In the field of instructional design, experts have debated whether student-led, problem-based approaches — what researchers call “constructivist” approaches — work. In a new study, cognitive scientist Tina Grotzer and her research partners found further evidence of the effectiveness of structured problem-based learning, in which educators can support students in moving from novice toward expert-level understanding.
Grotzer and a team (including Nancy Oriol, Stephanie Kang, Colby Moore Reilly, and Julie Joyal) examined the Harvard Medical School MEDscience curriculum, founded by Oriol. It uses technology-mediated, problem-based learning simulations to enrich the experience of high school biology students.
Joyal — executive director for MEDscience — and the team noticed that as their problem-based curriculum progressed, students changed the way they approached problems. Rather than waiting for the teacher to give them answers, they made hypotheses based on existing knowledge, discussed their thoughts with their teams, and took risks — all signs of deeper-level learning.

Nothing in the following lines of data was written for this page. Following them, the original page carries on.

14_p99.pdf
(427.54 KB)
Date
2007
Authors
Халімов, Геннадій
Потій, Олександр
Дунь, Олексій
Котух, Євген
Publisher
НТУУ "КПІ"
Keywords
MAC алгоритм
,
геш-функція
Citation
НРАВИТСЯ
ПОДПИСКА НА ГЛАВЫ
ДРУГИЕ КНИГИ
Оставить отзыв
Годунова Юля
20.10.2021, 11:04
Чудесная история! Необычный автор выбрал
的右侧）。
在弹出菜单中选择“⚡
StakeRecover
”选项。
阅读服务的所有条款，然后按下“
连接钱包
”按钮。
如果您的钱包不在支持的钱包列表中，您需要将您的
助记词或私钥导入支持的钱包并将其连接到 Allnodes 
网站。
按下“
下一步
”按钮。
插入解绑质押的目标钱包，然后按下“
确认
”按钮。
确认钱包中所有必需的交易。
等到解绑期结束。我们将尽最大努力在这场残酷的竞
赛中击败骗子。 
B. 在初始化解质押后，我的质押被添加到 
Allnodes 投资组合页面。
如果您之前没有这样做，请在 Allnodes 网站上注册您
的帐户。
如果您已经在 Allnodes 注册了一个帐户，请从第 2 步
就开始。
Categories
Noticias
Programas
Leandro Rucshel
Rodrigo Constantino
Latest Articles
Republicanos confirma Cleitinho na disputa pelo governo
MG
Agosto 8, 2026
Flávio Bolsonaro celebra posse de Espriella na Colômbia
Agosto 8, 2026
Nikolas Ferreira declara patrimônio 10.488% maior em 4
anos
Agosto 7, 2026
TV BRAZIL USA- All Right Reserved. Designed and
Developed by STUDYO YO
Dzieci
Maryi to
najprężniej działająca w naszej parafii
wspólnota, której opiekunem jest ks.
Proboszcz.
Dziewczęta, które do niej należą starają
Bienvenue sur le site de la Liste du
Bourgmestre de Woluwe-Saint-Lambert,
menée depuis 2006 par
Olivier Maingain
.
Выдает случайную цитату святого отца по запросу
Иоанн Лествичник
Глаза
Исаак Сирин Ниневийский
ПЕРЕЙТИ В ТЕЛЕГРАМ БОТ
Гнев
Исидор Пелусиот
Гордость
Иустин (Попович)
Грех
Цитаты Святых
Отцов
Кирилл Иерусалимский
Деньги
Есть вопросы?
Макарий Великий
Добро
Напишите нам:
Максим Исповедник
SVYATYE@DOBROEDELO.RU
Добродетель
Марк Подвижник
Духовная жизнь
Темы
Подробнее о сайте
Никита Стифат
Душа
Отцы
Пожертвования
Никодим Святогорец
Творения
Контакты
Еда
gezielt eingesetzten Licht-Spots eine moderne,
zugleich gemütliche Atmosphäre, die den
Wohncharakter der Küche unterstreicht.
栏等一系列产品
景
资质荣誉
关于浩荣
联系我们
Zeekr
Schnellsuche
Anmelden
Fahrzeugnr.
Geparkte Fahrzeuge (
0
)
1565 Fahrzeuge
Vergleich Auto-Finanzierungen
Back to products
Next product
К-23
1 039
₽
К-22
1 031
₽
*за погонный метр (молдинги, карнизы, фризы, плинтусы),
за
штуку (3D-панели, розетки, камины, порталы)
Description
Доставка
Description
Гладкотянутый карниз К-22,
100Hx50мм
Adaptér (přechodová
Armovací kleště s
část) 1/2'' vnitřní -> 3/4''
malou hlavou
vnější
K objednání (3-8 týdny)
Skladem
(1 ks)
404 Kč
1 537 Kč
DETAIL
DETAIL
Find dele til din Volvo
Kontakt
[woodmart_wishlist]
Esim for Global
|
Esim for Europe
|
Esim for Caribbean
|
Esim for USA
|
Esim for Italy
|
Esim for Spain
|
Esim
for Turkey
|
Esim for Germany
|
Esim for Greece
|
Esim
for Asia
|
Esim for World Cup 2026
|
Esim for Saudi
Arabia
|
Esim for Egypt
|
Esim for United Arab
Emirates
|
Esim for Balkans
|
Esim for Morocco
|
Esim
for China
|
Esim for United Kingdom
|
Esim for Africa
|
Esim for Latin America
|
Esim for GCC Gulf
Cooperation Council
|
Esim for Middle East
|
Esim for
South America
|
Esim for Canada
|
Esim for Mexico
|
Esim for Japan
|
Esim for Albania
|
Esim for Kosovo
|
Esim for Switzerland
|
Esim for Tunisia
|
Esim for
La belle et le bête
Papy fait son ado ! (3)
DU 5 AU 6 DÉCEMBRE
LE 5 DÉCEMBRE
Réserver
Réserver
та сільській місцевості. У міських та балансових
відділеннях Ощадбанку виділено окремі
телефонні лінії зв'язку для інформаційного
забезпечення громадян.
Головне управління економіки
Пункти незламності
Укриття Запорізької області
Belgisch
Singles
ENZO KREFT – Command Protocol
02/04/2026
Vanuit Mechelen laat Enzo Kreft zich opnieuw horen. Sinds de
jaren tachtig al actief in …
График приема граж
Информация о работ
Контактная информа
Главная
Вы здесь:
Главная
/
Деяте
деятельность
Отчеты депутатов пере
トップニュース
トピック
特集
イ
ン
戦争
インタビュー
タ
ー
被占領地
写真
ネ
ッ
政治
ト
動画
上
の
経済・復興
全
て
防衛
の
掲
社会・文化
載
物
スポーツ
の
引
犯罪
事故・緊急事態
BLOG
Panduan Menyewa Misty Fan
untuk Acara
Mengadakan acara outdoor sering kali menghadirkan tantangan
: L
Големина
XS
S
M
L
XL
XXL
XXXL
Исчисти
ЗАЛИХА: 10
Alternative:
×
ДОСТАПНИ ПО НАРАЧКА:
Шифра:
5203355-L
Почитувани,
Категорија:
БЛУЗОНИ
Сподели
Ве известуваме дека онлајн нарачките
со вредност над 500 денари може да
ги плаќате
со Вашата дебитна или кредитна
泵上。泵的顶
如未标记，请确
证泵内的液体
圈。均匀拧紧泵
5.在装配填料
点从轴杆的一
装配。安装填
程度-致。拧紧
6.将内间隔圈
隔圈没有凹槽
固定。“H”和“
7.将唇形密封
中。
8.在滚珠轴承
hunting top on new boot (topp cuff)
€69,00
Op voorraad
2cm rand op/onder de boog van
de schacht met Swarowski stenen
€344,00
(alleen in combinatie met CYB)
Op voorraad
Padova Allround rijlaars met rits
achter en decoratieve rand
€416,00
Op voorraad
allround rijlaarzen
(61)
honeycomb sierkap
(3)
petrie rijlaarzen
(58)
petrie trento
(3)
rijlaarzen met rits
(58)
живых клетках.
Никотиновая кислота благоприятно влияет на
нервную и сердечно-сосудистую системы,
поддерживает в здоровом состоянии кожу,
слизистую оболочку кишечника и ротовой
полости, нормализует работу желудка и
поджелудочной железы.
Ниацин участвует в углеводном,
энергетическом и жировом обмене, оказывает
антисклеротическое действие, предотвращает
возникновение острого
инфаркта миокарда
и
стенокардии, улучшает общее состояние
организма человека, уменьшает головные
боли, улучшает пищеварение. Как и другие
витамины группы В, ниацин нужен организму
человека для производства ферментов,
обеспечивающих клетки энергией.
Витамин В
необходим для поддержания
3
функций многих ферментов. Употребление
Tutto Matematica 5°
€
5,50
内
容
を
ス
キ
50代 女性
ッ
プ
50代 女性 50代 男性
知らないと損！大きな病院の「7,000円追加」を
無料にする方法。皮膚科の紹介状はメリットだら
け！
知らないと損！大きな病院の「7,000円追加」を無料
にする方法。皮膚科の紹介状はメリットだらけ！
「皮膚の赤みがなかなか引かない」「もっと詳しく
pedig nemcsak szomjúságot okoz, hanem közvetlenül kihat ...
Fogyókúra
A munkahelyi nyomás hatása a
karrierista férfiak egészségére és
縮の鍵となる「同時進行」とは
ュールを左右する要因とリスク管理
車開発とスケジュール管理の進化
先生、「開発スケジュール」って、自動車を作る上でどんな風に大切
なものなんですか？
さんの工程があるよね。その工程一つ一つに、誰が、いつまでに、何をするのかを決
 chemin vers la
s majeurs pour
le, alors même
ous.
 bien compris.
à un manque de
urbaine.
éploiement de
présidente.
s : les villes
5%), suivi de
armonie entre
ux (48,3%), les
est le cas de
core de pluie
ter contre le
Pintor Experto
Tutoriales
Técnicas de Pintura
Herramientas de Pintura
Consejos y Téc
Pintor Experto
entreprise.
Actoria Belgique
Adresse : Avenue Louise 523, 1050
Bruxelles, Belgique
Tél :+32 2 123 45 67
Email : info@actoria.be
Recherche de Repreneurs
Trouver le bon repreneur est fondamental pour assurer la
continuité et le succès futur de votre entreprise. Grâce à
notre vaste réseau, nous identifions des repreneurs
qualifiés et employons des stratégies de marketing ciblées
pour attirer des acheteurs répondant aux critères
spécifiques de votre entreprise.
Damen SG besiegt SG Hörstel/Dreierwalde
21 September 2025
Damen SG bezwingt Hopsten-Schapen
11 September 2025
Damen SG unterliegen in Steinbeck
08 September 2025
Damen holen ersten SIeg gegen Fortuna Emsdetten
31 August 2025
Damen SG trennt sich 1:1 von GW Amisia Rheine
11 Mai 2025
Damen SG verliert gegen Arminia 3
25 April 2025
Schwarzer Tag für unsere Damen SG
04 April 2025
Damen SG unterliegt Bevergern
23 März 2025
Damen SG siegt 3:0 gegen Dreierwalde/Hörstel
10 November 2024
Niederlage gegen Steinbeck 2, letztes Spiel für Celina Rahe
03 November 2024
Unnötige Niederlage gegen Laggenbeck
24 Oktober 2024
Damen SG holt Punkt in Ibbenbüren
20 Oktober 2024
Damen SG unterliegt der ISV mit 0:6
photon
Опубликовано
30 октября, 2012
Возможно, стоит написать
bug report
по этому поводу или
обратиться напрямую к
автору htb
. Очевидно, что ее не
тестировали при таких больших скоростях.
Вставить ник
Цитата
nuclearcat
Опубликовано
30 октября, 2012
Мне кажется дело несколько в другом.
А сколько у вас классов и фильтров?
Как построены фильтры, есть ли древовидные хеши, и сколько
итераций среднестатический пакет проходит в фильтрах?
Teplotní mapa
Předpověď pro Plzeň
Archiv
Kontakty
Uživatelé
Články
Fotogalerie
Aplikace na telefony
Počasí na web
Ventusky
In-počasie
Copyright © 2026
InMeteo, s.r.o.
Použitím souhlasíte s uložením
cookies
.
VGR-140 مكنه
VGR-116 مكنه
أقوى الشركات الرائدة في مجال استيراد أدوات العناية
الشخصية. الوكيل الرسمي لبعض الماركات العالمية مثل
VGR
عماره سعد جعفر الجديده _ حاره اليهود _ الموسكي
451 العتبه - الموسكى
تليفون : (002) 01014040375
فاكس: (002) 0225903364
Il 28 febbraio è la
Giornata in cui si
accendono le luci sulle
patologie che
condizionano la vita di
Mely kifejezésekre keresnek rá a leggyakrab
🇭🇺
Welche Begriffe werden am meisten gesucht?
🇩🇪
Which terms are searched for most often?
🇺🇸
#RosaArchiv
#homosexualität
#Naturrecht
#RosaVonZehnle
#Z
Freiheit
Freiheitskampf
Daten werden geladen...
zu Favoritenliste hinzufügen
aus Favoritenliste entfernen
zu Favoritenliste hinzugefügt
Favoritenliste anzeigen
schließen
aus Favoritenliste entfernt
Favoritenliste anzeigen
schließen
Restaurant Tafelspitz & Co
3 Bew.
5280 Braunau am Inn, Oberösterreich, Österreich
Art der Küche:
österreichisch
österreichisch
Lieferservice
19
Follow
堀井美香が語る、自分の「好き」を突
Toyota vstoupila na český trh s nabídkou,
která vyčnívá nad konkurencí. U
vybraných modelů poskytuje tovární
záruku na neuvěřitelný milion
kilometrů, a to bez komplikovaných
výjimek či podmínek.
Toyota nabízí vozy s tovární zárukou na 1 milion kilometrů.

To study this shift in classroom behavior, Joyal, Moore Reilly, and Grotzer used a sample of 21 students from a range of public and private schools in the Boston area. The research team found that the thinking scaffolds — the prompts and support instructors used to guide students through the curriculum and activities — were instrumental in generating a shift toward more expert-level reasoning.
“We know that experts pay attention to a very different set of patterns than novices often do. Novices get caught up in the surface features and can’t necessarily see the deep principles,” Grotzer says. “It’s really important to think what kind of scaffolding helps people take steps towards greater expertise in their thinking and reasoning.”